### Material provided

==*==

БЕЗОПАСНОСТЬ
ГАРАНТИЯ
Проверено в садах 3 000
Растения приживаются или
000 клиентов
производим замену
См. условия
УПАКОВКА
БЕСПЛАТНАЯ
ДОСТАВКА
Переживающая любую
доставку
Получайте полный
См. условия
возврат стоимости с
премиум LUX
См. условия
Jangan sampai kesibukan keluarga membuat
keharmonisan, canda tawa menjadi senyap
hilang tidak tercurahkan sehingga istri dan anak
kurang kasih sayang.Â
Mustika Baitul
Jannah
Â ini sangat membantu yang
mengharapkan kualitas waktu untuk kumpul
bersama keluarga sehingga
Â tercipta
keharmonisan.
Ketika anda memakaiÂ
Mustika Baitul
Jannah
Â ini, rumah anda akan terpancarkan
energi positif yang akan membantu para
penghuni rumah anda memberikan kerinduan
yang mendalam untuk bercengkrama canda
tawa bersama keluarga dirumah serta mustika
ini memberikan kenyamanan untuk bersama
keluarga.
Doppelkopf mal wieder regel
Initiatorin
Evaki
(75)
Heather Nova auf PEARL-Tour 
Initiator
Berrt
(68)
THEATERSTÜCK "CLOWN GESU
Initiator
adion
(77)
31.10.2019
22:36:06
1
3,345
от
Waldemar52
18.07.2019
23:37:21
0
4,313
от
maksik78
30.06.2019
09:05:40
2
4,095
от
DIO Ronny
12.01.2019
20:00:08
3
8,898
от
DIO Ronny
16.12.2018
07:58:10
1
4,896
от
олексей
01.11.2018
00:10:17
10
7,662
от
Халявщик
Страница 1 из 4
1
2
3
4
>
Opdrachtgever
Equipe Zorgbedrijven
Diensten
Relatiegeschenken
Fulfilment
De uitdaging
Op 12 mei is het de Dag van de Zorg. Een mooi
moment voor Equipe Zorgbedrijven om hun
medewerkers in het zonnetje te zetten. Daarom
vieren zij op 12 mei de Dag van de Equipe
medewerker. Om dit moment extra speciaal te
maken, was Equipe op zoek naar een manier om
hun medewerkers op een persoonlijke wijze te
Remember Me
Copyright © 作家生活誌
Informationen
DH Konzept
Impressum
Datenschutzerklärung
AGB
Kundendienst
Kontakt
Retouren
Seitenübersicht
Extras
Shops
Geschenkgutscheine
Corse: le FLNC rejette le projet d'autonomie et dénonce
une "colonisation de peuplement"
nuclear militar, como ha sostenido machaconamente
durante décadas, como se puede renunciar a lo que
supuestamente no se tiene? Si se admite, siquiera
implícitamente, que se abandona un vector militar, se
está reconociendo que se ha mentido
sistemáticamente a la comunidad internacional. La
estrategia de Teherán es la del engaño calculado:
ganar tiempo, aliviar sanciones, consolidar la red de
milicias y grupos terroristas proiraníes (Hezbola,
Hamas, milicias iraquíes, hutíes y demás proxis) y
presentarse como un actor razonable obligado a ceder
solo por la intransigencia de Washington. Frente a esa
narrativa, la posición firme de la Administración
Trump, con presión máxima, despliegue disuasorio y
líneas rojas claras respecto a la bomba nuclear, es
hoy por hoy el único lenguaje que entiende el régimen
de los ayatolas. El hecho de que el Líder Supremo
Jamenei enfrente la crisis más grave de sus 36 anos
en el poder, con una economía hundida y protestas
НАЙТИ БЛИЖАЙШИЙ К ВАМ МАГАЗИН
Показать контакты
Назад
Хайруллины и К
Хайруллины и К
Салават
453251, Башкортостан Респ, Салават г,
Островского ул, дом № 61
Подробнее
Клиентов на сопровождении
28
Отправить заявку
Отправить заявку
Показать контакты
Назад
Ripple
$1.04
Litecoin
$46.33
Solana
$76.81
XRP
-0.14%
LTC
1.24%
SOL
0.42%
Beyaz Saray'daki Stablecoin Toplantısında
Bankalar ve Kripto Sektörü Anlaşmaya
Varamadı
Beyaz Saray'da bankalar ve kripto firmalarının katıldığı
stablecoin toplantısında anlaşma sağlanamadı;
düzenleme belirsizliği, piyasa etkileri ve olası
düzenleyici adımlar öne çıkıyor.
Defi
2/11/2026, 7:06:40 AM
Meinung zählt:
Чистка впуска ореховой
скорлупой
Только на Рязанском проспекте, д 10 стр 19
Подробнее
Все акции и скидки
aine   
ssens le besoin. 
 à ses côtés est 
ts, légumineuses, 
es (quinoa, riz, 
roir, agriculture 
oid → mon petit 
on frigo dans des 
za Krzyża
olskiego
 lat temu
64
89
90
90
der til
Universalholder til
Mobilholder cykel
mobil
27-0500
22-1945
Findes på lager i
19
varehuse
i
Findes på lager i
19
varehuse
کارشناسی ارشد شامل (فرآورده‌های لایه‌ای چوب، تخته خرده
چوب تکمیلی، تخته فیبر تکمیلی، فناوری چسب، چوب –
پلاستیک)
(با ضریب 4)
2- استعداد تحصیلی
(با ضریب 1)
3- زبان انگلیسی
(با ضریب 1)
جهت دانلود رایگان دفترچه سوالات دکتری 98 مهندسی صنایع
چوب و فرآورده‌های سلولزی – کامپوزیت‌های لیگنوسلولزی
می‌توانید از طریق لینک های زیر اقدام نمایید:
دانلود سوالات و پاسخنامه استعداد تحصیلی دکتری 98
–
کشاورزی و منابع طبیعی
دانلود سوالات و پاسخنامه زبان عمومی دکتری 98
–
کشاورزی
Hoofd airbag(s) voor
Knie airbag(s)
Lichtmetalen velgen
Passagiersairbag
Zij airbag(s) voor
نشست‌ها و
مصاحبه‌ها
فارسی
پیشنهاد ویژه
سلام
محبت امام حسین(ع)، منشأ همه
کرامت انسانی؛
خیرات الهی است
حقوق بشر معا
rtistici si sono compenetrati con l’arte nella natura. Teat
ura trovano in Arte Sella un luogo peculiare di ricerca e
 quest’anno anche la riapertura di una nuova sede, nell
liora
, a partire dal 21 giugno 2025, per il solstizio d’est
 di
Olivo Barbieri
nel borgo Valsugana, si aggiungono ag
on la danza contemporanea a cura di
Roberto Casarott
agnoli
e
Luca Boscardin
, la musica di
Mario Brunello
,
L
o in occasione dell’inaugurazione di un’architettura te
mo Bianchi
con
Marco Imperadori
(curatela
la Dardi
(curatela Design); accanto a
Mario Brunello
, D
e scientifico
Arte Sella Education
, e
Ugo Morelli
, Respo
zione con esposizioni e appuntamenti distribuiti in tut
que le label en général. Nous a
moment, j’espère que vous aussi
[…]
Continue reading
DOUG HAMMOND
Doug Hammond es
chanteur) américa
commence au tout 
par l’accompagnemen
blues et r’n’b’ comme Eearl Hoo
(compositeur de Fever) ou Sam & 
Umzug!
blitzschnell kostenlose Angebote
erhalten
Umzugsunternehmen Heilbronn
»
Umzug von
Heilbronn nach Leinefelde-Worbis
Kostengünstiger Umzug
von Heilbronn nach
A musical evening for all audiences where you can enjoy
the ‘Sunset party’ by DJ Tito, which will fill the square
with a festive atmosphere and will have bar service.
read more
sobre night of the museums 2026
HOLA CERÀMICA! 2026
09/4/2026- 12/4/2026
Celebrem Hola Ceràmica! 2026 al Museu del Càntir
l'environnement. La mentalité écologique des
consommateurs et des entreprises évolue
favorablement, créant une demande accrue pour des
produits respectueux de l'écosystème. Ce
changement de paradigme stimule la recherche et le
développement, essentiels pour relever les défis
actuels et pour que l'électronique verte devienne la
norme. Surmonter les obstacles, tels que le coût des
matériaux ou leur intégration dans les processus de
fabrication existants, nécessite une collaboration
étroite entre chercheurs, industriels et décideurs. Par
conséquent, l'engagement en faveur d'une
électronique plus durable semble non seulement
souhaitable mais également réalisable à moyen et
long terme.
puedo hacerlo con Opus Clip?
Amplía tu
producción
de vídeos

==*==

### Brief
From the records above, copy only the lines starting with the line that holds "hun medewerkers op een persoonlijke wijze te" and going on through the line that holds "está reconociendo que se ha mentido", exactly as written.

### Response to the task
hun medewerkers op een persoonlijke wijze te
Remember Me
Copyright © 作家生活誌
Informationen
DH Konzept
Impressum
Datenschutzerklärung
AGB
Kundendienst
Kontakt
Retouren
Seitenübersicht
Extras
Shops
Geschenkgutscheine
Corse: le FLNC rejette le projet d'autonomie et dénonce
une "colonisation de peuplement"
nuclear militar, como ha sostenido machaconamente
durante décadas, como se puede renunciar a lo que
supuestamente no se tiene? Si se admite, siquiera
implícitamente, que se abandona un vector militar, se
está reconociendo que se ha mentido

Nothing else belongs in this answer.